Friday, October 2, 2009

Do you know what sucks about not using OPK's

...when you miss AF you don't know if it is because you are pregnant or if you just ovulated later than usual. CRAP! I guess I need to buy some pregnancy tests, huh?

I touched her belly...

And felt her baby move. It was the most amazing experience EVER!!! On the other hand, it was just another sad reminder of what isn't in my life. After it happened, I almost cried. The feeling was so overwhelming and amazing and depressing all at the same time. I don't know what is in our future. I don't know if I will ever get the opportunity to experience what she is experiencing right now. It is that feeling that I would always long for...

Tuesday, September 22, 2009

I'll take IVF for...how much Alex?

Recently I have been so consumed with work and more work that I haven't even had time to focus on the fact that Babe and I are STILL not pregnant nor will we be pregnant anytime soon. Yes I know that statement was rather bleak and grim but the truth hurts.


There is however some hope and it all started out with my FIL suggesting that we try the whole "IVF Vacation" deal. I must admit, it did sound like a pretty sweet deal. Babe and I were thinking either Barbados or Mexico.
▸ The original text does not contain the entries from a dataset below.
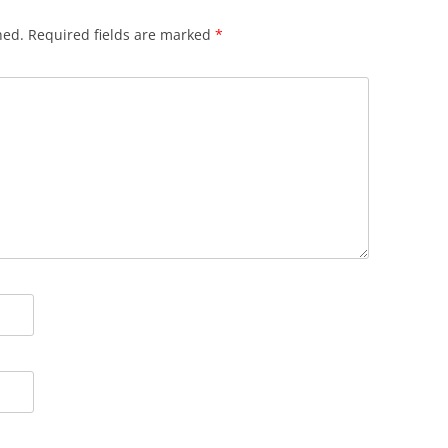
hed.
Required fields are marked
*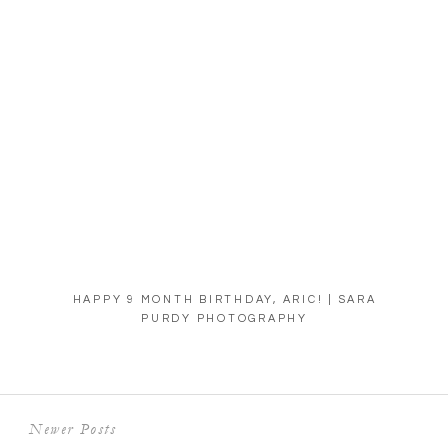
HAPPY 9 MONTH BIRTHDAY, ARIC! | SARA
PURDY PHOTOGRAPHY
Newer Posts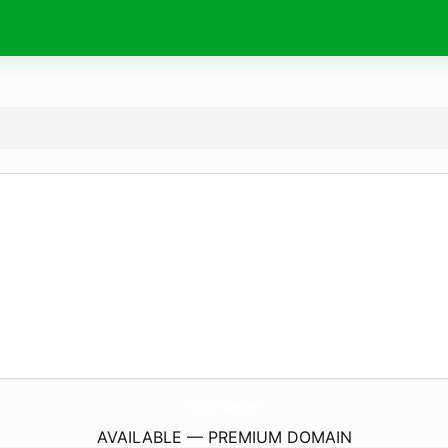
TelefonHaber.
com
AVAILABLE — PREMIUM DOMAIN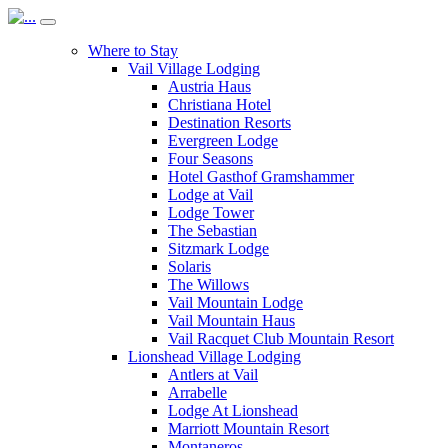
Where to Stay
Vail Village Lodging
Austria Haus
Christiana Hotel
Destination Resorts
Evergreen Lodge
Four Seasons
Hotel Gasthof Gramshammer
Lodge at Vail
Lodge Tower
The Sebastian
Sitzmark Lodge
Solaris
The Willows
Vail Mountain Lodge
Vail Mountain Haus
Vail Racquet Club Mountain Resort
Lionshead Village Lodging
Antlers at Vail
Arrabelle
Lodge At Lionshead
Marriott Mountain Resort
Montaneros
And so...my new hobby became researching hundreds of medical travel companies. We were pretty set and next year we were planning to head to Mexico.
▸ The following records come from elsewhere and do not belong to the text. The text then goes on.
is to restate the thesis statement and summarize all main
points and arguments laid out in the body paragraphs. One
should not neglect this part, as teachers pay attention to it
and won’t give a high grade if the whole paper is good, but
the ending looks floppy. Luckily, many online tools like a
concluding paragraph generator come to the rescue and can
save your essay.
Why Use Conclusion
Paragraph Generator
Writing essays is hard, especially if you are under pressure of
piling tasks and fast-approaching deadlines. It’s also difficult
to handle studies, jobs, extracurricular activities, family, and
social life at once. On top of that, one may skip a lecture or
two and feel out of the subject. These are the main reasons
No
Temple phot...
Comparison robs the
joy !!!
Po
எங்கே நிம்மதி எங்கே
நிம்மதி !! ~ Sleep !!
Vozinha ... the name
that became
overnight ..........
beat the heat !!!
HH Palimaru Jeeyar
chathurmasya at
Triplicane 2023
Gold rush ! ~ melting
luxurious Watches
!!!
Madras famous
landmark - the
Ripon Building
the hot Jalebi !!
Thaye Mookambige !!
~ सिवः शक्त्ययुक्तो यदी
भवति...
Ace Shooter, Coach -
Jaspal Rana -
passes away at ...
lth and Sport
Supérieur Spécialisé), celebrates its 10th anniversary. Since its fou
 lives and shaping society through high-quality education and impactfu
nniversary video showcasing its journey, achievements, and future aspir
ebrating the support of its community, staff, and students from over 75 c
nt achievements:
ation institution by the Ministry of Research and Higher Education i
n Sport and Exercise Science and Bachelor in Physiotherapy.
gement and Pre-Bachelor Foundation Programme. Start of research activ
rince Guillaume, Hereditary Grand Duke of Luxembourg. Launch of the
But everyone knows how the internet works. You start out with one thing and it just sucks you in. This was however, one time which I didn't mind being sucked in. After more research I discovered the Mini IVF or Mini Stim. The Mini Stim is where they use Clomid and a small amount of injectible meds to stimulate the ovaries. The point is to only get enough eggs for a fresh transfer. So, two or three max. I felt this was good for me because I stim very well on clomid so I shouldn't have any issues there

And best of all....It's only $5900 plus a few hundred for meds. The reason it is cheaper than traditional IVF is because you are not using nearly as much medicine therefore you save thousands. We will be having a consult with the clinic either over Christmas break or Spring break. I anticipate having the funds by June at the latest.

Needless to say Babe and I ARE.SO.FREAKING.EXCITED!!!!

Wednesday, July 29, 2009

Who is that knocking on my chamber door?

Oh look...it's lovely AF. She is like that bad relative that always invites themselves to your house and never wants to leave. Uggh so annoying! So as a recap...
  • No, using the OPK's didn't work for us this time
  • No, using the Soy Iso hasn't worked for us in the past three months
  • No, laying on my back and actually falling asleep after BD didn't work for us this time
  • No, squeezing my va jay jay muscles together all night to keep it in didn't work for us this time
  • Heck No, trying to get pregnant by any method hasn't worked for us in the past year.

YIKES! It scares the C-R-A-P outta me knowing that we have been "not preventing" since 2007 and "actively trying" since 2008. I tell you what though, this au natural thing isn't really working for me. Time to move on and try the Clomid again. Maybe it will work for us both this time. We have also been seriously considering doing one more IUI. Who knows...third time might just be a charm.

In other news: The diaper cake business is coming along...thanks to my friend Jess. You are the bomb girlfriend! I have several requests for the upcoming months and I know that will bring me more requests...I need some business cards, LOL!

In teaching news: My first set of classes are hectic! Mostly because it is a lot of work but also because I don't really know a whole lot about the subject matter. Yes, it is weird that I am teaching a class for which I know nothing about the content. But hey, I have a MBA and I'm smart so I guess they saw something in me. Hopefully, I will be offered a PT postition.